The surgeon general has handed Pennsylvania's nonsmokers a document with which they should whack lawmakers until they ban smoking in the state's workplaces.
The report, issued Tuesday, makes it clear that secondhand smoke is killing nonsmokers while they await relief from lawmakers.
It says the evidence is indisputable that the fumes are a major health threat and kill about 50,000 people each year who are involuntarily exposed.
It also says separating smokers and nonsmokers in sections, like restaurants do, is not effective in preventing the ill-effects, which range from coughing to lung cancer in nonsmokers. Cleaning the smoke-poisoned air with filters doesn't protect nonsmokers either. Even brief exposures can place nonsmokers at risk.
Lawmakers in Pennsylvania have too long listened to the bellyaching of restaurant and bar owners who contended they'd lose business if legislation prohibited them from exposing waitresses and child customers to toxic secondhand smoke.
The legislators need to stop kissing the feet of these businessmen and tobacco lobbyists and focus on two points made by the surgeon general.
One is that there is no evidence that smoke-free workplace laws -- which a dozen states enforce -- significantly reduce sales at bars and restaurants.
The other is that the Centers for Disease Control's National Health Interview Survey in 2000 showed that more than 80 percent of adults believe secondhand smoke is harmful and nonsmokers should be protected from it in their workplaces.
These numbers should be enough to free the proposed smoke-free workplace legislation barricaded in the state House Health and Human Services Committee, lawmakers
Earlier this month, the committee stalled action on the bill with a tie vote on whether to send it to the full House for consideration. There was talk the committee might vote again this week, but it did nothing. Maybe a few voters armed with rolled up surgeon general reports could change some of those minds.
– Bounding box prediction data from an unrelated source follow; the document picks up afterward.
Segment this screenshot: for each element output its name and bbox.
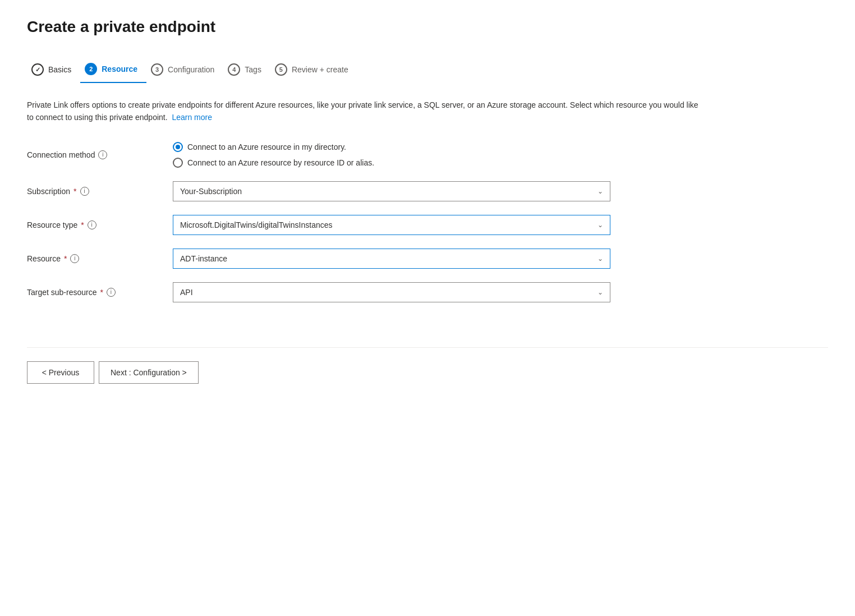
resource-type-row: Resource type * i Microsoft.DigitalTwins…: [27, 215, 700, 235]
radio-directory-dot: [176, 145, 180, 149]
target-sub-resource-label: Target sub-resource * i: [27, 288, 173, 297]
page-title: Create a private endpoint: [27, 18, 828, 36]
tab-tags[interactable]: 4 Tags: [223, 59, 270, 82]
tab-review-create-circle: 5: [275, 63, 287, 76]
resource-type-value: Microsoft.DigitalTwins/digitalTwinsInsta…: [180, 220, 333, 229]
tab-tags-circle: 4: [228, 63, 240, 76]
next-button[interactable]: Next : Configuration >: [99, 361, 199, 384]
connection-method-control: Connect to an Azure resource in my direc…: [173, 142, 610, 168]
target-sub-resource-info-icon[interactable]: i: [107, 288, 116, 297]
resource-type-required: *: [81, 220, 84, 229]
resource-required: *: [64, 254, 67, 263]
page-container: Create a private endpoint ✓ Basics 2 Res…: [0, 0, 855, 402]
subscription-chevron-icon: ⌄: [597, 187, 603, 195]
form-section: Connection method i Connect to an Azure …: [27, 142, 700, 302]
radio-resource-id-label: Connect to an Azure resource by resource…: [187, 158, 374, 167]
tab-tags-label: Tags: [245, 65, 261, 74]
learn-more-link[interactable]: Learn more: [172, 113, 212, 122]
radio-directory-label: Connect to an Azure resource in my direc…: [187, 142, 346, 151]
tab-basics[interactable]: ✓ Basics: [27, 59, 80, 82]
resource-chevron-icon: ⌄: [597, 255, 603, 263]
resource-control: ADT-instance ⌄: [173, 249, 610, 269]
resource-type-label: Resource type * i: [27, 220, 173, 229]
resource-type-info-icon[interactable]: i: [88, 220, 96, 229]
tab-resource-label: Resource: [102, 65, 137, 73]
target-sub-resource-value: API: [180, 288, 193, 297]
resource-type-chevron-icon: ⌄: [597, 221, 603, 229]
connection-method-row: Connection method i Connect to an Azure …: [27, 142, 700, 168]
subscription-value: Your-Subscription: [180, 187, 242, 196]
tab-basics-label: Basics: [48, 65, 71, 74]
description-text: Private Link offers options to create pr…: [27, 99, 700, 124]
target-sub-resource-required: *: [100, 288, 103, 297]
target-sub-resource-chevron-icon: ⌄: [597, 288, 603, 296]
subscription-dropdown[interactable]: Your-Subscription ⌄: [173, 181, 610, 201]
tab-resource[interactable]: 2 Resource: [80, 58, 146, 83]
connection-method-info-icon[interactable]: i: [98, 150, 107, 159]
subscription-label: Subscription * i: [27, 187, 173, 196]
resource-dropdown[interactable]: ADT-instance ⌄: [173, 249, 610, 269]
target-sub-resource-dropdown[interactable]: API ⌄: [173, 282, 610, 302]
radio-option-directory[interactable]: Connect to an Azure resource in my direc…: [173, 142, 610, 152]
resource-type-control: Microsoft.DigitalTwins/digitalTwinsInsta…: [173, 215, 610, 235]
tab-configuration-label: Configuration: [168, 65, 214, 74]
radio-option-resource-id[interactable]: Connect to an Azure resource by resource…: [173, 158, 610, 168]
target-sub-resource-control: API ⌄: [173, 282, 610, 302]
radio-directory-input[interactable]: [173, 142, 183, 152]
connection-method-label: Connection method i: [27, 150, 173, 159]
resource-info-icon[interactable]: i: [70, 254, 79, 263]
connection-method-radio-group: Connect to an Azure resource in my direc…: [173, 142, 610, 168]
radio-resource-id-input[interactable]: [173, 158, 183, 168]
subscription-info-icon[interactable]: i: [80, 187, 89, 196]
tab-resource-circle: 2: [85, 63, 97, 75]
subscription-required: *: [73, 187, 76, 196]
previous-button[interactable]: < Previous: [27, 361, 94, 384]
wizard-tabs: ✓ Basics 2 Resource 3 Configuration 4 Ta…: [27, 58, 828, 83]
resource-row: Resource * i ADT-instance ⌄: [27, 249, 700, 269]
tab-review-create-label: Review + create: [292, 65, 348, 74]
resource-value: ADT-instance: [180, 254, 227, 263]
resource-type-dropdown[interactable]: Microsoft.DigitalTwins/digitalTwinsInsta…: [173, 215, 610, 235]
subscription-row: Subscription * i Your-Subscription ⌄: [27, 181, 700, 201]
subscription-control: Your-Subscription ⌄: [173, 181, 610, 201]
resource-label: Resource * i: [27, 254, 173, 263]
tab-configuration[interactable]: 3 Configuration: [146, 59, 223, 82]
footer-buttons: < Previous Next : Configuration >: [27, 348, 828, 402]
tab-basics-circle: ✓: [31, 63, 44, 76]
tab-configuration-circle: 3: [151, 63, 163, 76]
target-sub-resource-row: Target sub-resource * i API ⌄: [27, 282, 700, 302]
tab-review-create[interactable]: 5 Review + create: [270, 59, 357, 82]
They could wield their reports at the next Allegheny County Council meeting as well. The anti-smoking advocacy group Smokefree Pennsylvania has petitioned council to vote on a smoke-free ordinance for Allegheny County workplaces. Quick action would enable Allegheny County to catch up to Philadelphia, where city council adopted a smoke-free workplace ordinance earlier this month.
The surgeon general's report packs a wallop whether rolled into a cudgel or read for its smoke-damning facts and figures. Nonsmokers need to get a copy at www.surgeongeneral.gov/library/secondhandsmoke/ and unite to stop suffering from lung cancer, coronary heart disease, asthma, sudden infant death syndrome, ear infections and breast cancer at the tobacco-stained hands of inconsiderate smokers.